** Opening RECORDS SUPPLIED block **

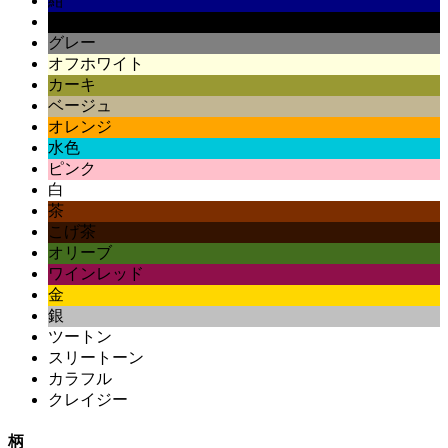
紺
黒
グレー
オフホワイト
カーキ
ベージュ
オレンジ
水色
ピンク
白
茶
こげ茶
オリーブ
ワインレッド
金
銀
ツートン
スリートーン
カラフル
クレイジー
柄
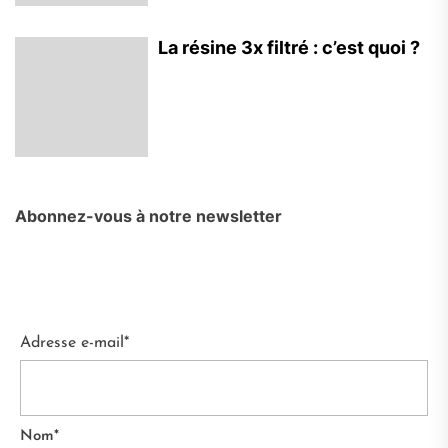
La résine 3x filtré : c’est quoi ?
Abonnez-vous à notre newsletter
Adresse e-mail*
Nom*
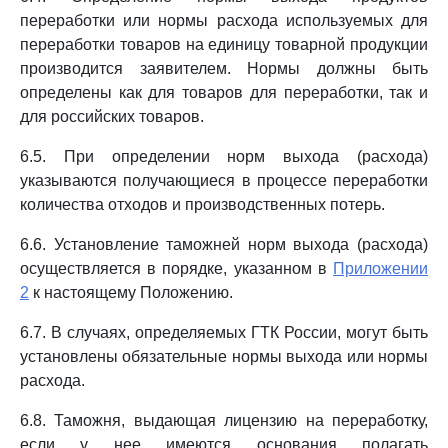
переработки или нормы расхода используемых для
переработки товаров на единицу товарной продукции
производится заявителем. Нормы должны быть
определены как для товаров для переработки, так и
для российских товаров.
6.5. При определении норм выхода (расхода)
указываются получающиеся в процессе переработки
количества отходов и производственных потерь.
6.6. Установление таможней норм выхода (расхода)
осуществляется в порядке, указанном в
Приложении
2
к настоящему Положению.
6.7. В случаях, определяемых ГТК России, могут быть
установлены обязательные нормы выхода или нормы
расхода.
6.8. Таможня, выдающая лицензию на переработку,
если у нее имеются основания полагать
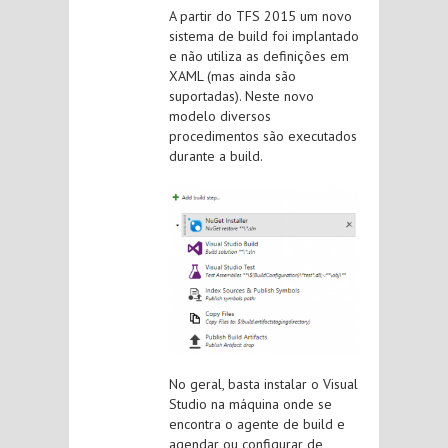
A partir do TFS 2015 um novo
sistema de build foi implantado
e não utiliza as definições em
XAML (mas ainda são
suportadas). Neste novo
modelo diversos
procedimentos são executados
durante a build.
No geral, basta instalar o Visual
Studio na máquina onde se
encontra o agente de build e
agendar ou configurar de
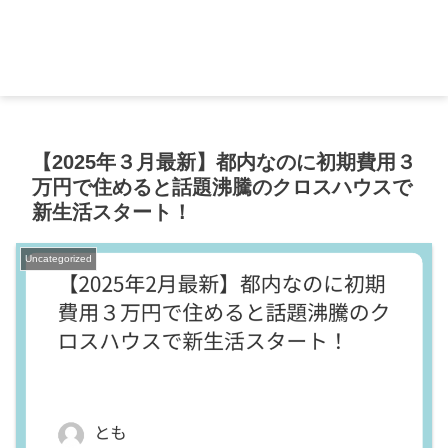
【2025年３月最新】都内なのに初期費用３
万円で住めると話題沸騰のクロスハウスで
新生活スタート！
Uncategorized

** Closing RECORDS SUPPLIED block **
** Opening RECORDS SUPPLIED block **

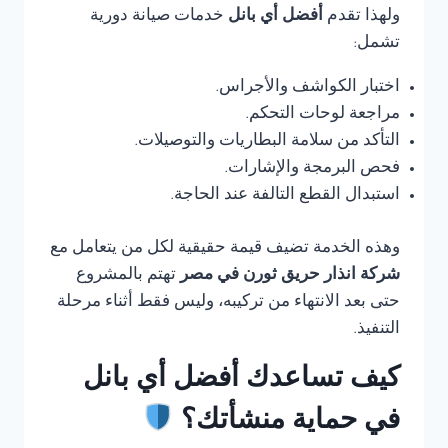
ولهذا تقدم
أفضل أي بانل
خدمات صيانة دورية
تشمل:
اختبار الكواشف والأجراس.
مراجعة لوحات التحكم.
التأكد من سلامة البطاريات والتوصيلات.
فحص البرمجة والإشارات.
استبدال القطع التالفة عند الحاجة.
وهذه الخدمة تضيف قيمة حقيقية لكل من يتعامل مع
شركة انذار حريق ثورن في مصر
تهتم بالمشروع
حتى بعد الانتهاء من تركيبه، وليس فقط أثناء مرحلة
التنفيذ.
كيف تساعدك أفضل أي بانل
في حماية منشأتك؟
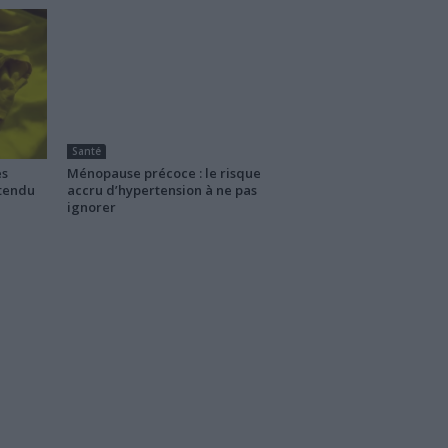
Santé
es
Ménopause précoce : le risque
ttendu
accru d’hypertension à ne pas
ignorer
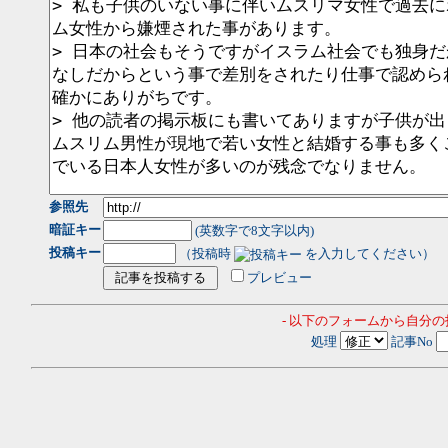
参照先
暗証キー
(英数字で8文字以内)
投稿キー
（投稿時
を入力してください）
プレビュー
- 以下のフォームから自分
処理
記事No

** Closing RECORDS SUPPLIED block **

EXERCISE DESCRIPTION -
When a line in the listing has the word "быть", return that line.

SOLUTION TO THE EXERCISE -
производится заявителем. Нормы должны быть
6.7. В случаях, определяемых ГТК России, могут быть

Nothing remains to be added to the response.